The Promise and the Paradox
The age of AI-powered software development is here. Agents can generate code on demand, turning complex prompts into functional software in minutes. The promise is intoxicating: a world where we can build products at an unprecedented speed.
But a paradox has emerged. While the speed of coding has increased dramatically, the speed of shipping high-quality, valuable products often hasn't. Teams find themselves churning through AI-generated code, caught in endless cycles of revision, rework, and integration nightmares.
The reason is simple. The bottleneck in product development has moved. It's no longer about how fast we can write code; it's about how clearly we can specify what needs to be built. Our entire way of working from Agile rituals to Git workflows was built on a fundamental assumption that is no longer true: that a human would be interpreting our instructions.
Why Our Old Ways Are Breaking
For decades, our processes have been designed to accommodate ambiguity. A product manager could write a user story with a bit of "you know what I mean" baked in. A designer could hand over a mockup, knowing the engineer would ask clarifying questions. We relied on hallway conversations, stand-ups, and human intuition to fill in the gaps between the spec and the implementation.
AI agents don't have intuition. They don't "know what you mean."
Feed an agent a vague prompt like "simplify the onboarding flow," and it won't schedule a meeting to understand the user's pain points. It will invent a solution based on its training data, which may or may not align with your product strategy, design system, or technical architecture. This sounds like a small distinction, but it breaks everything. The human "interpretation layer" that our processes depended on has been removed, and the cracks are starting to show.
The Fragmentation Problem
This problem is massively amplified by our tools and workflows, particularly the branching models common in code-first development like GitFlow.
In a typical setup, you have multiple long-lived branches: main
, develop
, and several feature branches. Each branch represents a slightly different version of reality. A human developer can navigate this complexity, intuitively knowing which branch to work from and how to merge changes.
An AI agent sees only conflicting sources of truth. If you ask it to implement a feature, which reality should it use? The one in main
? The one in develop
? The one in your colleague's feature branch? This fragmentation of context forces the AI to guess, leading to incorrect implementations, painful merges, and constant rework. We are spending more time managing the AI's confusion than benefiting from its speed.
A Unified Source of Truth
The solution isn't better prompting; it's a better system. We need to shift from a code-first model to an intent-first one. The future of effective product development lies in creating a single, unified source of truth that both humans and AI agents can understand and execute against.

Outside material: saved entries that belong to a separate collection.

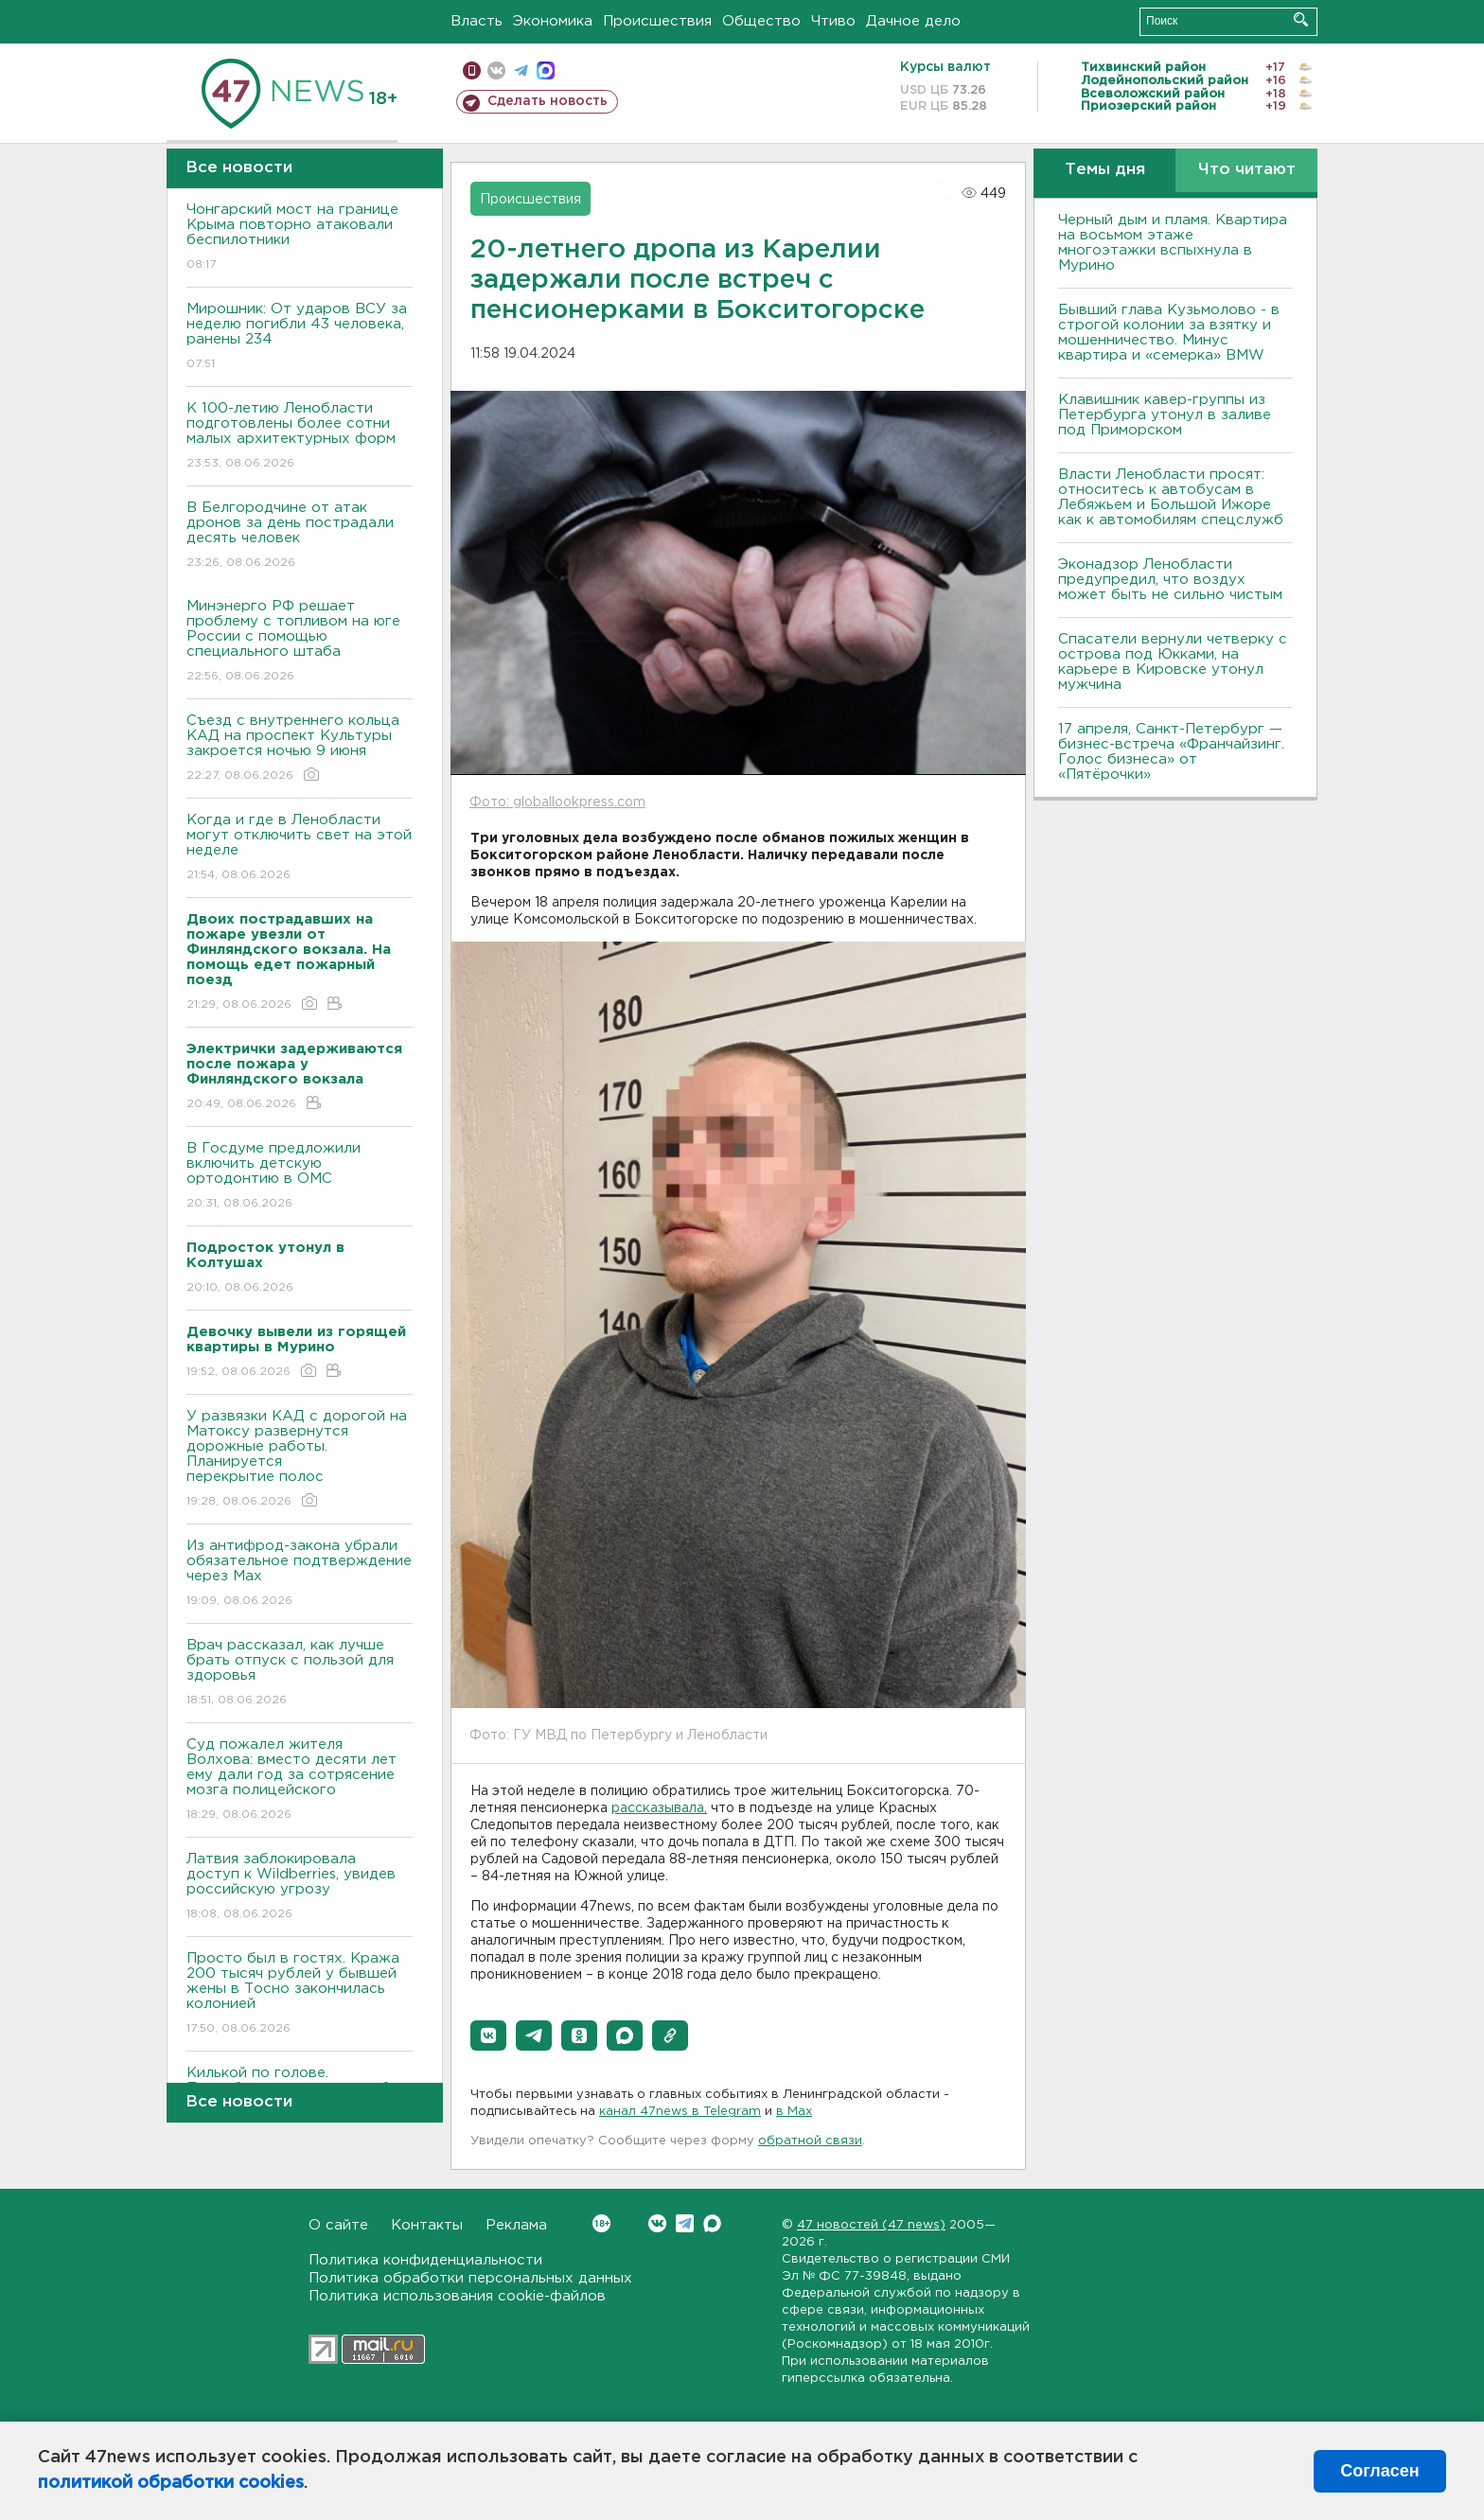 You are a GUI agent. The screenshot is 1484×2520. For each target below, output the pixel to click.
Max (712, 2223)
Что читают (1247, 170)
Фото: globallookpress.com (557, 802)
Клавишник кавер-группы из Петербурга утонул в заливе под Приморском (1164, 415)
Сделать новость (547, 101)
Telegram (685, 2223)
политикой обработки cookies (171, 2483)
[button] (488, 2035)
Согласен (1379, 2470)
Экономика (552, 21)
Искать (1301, 19)
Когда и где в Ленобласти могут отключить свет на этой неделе (299, 848)
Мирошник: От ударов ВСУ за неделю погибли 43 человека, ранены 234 (299, 337)
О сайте (338, 2225)
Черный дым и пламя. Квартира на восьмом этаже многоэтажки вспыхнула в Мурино (1172, 243)
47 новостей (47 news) (871, 2225)
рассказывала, (659, 1808)
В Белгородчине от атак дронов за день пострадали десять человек (299, 536)
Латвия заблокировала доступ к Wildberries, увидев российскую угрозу (299, 1887)
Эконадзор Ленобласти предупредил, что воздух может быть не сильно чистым (1170, 579)
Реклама (516, 2225)
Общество (761, 21)
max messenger (546, 70)
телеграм (521, 70)
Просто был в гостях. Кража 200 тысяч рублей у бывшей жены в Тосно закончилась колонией (299, 1994)
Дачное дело (913, 21)
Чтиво (833, 21)
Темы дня (1105, 170)
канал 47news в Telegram (680, 2111)
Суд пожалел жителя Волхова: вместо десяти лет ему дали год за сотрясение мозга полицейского (299, 1780)
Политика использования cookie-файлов (457, 2296)
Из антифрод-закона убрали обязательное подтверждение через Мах (299, 1574)
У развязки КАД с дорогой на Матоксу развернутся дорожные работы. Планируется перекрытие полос (299, 1459)
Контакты (427, 2225)
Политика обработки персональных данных (470, 2278)
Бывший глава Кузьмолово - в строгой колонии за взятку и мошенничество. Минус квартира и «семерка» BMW (1169, 332)
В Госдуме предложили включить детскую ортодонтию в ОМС (299, 1176)
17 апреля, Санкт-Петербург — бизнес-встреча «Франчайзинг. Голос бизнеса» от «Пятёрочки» (1171, 752)
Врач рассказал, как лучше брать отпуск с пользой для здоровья (299, 1673)
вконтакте (496, 70)
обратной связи (810, 2141)
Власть (476, 21)
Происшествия (657, 21)
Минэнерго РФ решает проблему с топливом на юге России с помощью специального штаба (299, 642)
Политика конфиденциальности (425, 2260)
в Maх (794, 2111)
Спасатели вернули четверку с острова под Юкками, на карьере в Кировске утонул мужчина (1172, 662)
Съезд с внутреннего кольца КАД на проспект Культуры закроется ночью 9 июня (299, 749)
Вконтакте (601, 2223)
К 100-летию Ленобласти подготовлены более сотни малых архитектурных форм (299, 436)
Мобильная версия (472, 70)
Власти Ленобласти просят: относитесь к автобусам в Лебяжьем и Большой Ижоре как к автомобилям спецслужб (1170, 497)
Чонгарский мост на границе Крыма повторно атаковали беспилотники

The repository no longer just holds the implementation; it holds the entire specification of intent, contributed by everyone.
- Product's Role: We no longer just write user stories. We contribute testable specifications of user behavior. These are precise, unambiguous descriptions of what the system must do to be considered correct.
- Design's Role: Designers contribute more than static mockups. They provide coded design components and interaction patterns that serve as rules for the AI to follow.
- Engineering's Role: Engineers focus less on writing boilerplate code and more on defining the high-level architecture, constraints, and interfaces that the AI will build upon.
In this model, the specification itself the collective intent of product, design, and engineering becomes a first-class citizen, versioned right alongside the code. There is no room for ambiguity, and no place for context to hide in branches.
The Product Leader's New Job
This shift fundamentally changes the role of a product leader. Our job is no longer just to define the "what." Our job is to orchestrate the creation of a precise, machine-readable intent.
The human edge has moved up the stack. It's no longer about managing a backlog of features; it's about:
- Domain Modeling: Deeply understanding the business, the user, and the market, and translating that understanding into a coherent architectural vision.
- Strategic Specification: Writing specs that are precise enough for an agent to execute but flexible enough to allow for elegant solutions.
- Owning the Definition of "Correct": Tests are the ultimate executable specification. As product leaders, we must own the intent behind the tests. We define the business rules and acceptance criteria that prove the software is working as intended.
Conclusion
Robert C. Martin famously wrote that "specifying requirements in such detail that a machine can execute them is programming." We have arrived at that future.
The bottleneck is no longer code; it's clarity. The teams that will win in this new era are not the ones with the best AI prompters, but the ones with the most rigorous processes for collaborative, precise specification. As product leaders, our primary responsibility has shifted from managing the implementation of features to orchestrating the creation of a unified, machine-executable intent. The companies that master this will not just build faster; they will build better.